* What to produce
The answer should be each line of the records that contains the word "will"; please copy them all.

* Data shown
--- START ---

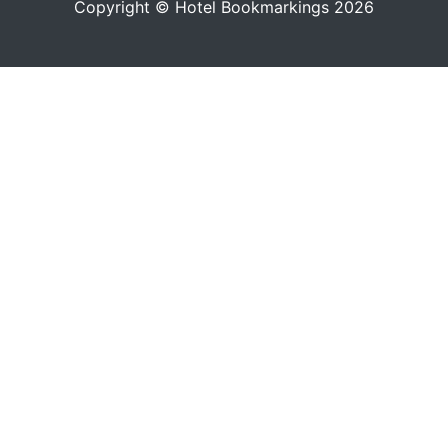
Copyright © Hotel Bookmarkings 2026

--- END ---
--- START ---

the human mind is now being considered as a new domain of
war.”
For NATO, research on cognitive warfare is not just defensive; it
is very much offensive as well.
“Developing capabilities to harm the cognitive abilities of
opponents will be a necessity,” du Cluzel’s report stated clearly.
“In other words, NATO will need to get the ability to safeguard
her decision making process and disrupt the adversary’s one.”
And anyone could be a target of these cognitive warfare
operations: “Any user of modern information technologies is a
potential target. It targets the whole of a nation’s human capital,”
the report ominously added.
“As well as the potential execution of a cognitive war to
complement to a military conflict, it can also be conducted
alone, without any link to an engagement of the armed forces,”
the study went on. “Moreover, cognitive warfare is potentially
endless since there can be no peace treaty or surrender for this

--- END ---

* Solution to the problem
opponents will be a necessity,” du Cluzel’s report stated clearly.
“In other words, NATO will need to get the ability to safeguard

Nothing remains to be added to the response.